On v0.1 of the Boards, I used the extra SPI interface of the ESP8266-12E Modules to still have enough Pins for the Buttons and other I/O. I also used the "User" and "Flash" Buttons in the same way the NodeMCU did and expected them to not be usable in any other way.
This was the pin mapping of the first version
As it turns out there are quite a few problems with this.

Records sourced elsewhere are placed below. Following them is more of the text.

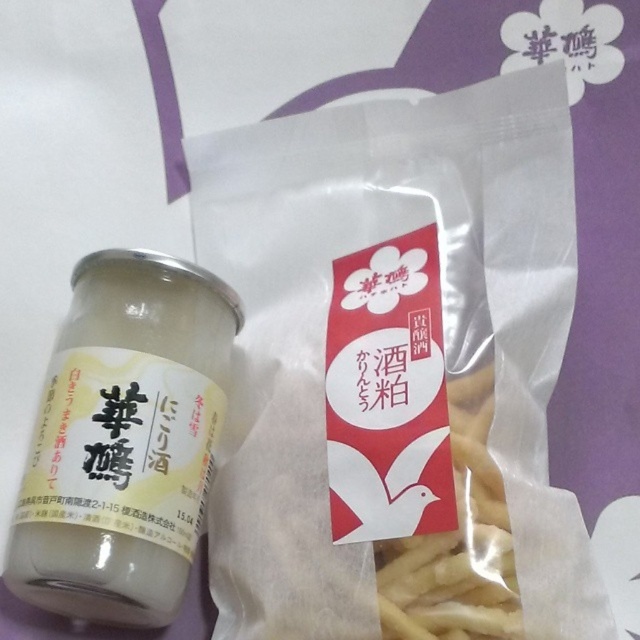 Question: Which point is closer to the camera taking this photo?

Choices:
 (A) (147, 476)
 (B) (486, 627)

Answer: (B)

Question: Which point is closer to the camera?

Choices:
 (A) translucent glass jar at center
 (B) yellow matte french fries at center

Answer: (B)

Question: Is translucent glass jar at center in front of yellow matte french fries at center?

Choices:
 (A) no
 (B) yes

Answer: (A)

Question: Which point is farther to the camera?

Choices:
 (A) yellow matte french fries at center
 (B) translucent glass jar at center

Answer: (B)

Question: Can you confirm if translucent glass jar at center is positioned below yellow matte french fries at center?

Choices:
 (A) no
 (B) yes

Answer: (A)

Question: Observing the image, what is the correct spatial positioning of translucent glass jar at center in reference to yellow matte french fries at center?

Choices:
 (A) left
 (B) right

Answer: (A)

Firstly, the extra SPI Interface on the bottom of the symbol that I wanted to use for the microSD card is actually already connected to the external Flash Chip used to store the executable code for the ESP. Secondly, not only are the SPI pins in use, but the bottom pins are all in use, because the Flash is actually connected via an SDIO interface. As it turns out, Pin 10 (that is connected to the "Right" button is actually already used as a clock signal for the SDIO. This means that when the button is pressed, the clock is held low and the ESP gets stuck because it cant fetch anymore data from the flash.
However, of course the ESP does offer another SPI Interface. This one is mapped to the pins 12-15 in the following manner:
pin | function |
12 | MISO |
13 | MOSI |
14 | SCK |
15 | CS |
So I had to reroute all the pins from the micro SD to these pins, which means I lost all other buttons (Left, Up and Down) that were connected on these pins, so the net problem was: how can I gain some more I/O pins from the ESP?
Well, it turns out that the USER Button that I copied from the NodeMCU schematic is already designed as general purpose input, so I could use it for one function, say Left (I initially thought that the FLASH and USER button were there to switch between flashing and running mode).
Next there was the flash button. it is connected to GPIO2 and pulls it low when pressed. GPIO2 is also connected via a pull-up to VDD. This is needed during boot. If GPIO2 is high during boot, it enters the normal run-mode and executes the user program, if GPIO2 is held low, it enters flash-mode. This check only happens during boot immediately after power-on. However after the chip booted, this pin can be used as a normal GPIO pin. This means that the FLAH-Button can also be repurposed as a normal button. The same principle is true for GPIO0. It also influences the boot behaviour, but after booting, it can be used as a normal GPIO. This means that there are now 2 more usable GPIO pins and I can connect 3 Buttons in total (GPIO16, GPIO2 and GPIO0).
In the v0.1 of the board I had 4 Buttons, in v0.2 there are only 3. The only way I can think of adding another Button would be to replace the I2C Display with an SPI one, which would free SCK and SCL (GPIO4 and GPIO5) but would require one new slave select pin. Still, we would end up with one more pin.
Another way would be to use some diodes and encode the buttons on the 3 available GPIOs as a binary input, which would make it possible to attach (2 ^ 3) - 1 = 7 Buttons in total, however I don't like the fact that pressing multiple buttons then is the same as pressing another button.
The v0.2 Board are ordered and I test how the interface turns out with 3 Buttons (one button needs to have two functions for enter/back which could be done with long clicks). If the UI is not really usable with only 3 Buttons I can evaluate the two options above.
I briefly worked on capturing the 4-way handshake, but gave up, as I could only get the first 112 bytes of the packets in promiscuous mode. You mention that as one of the planned features. Have you found a way around that limitation?
I'll have a try with the ESP32 next. Espressif claimed "full packet receive" in their current SDK release notes.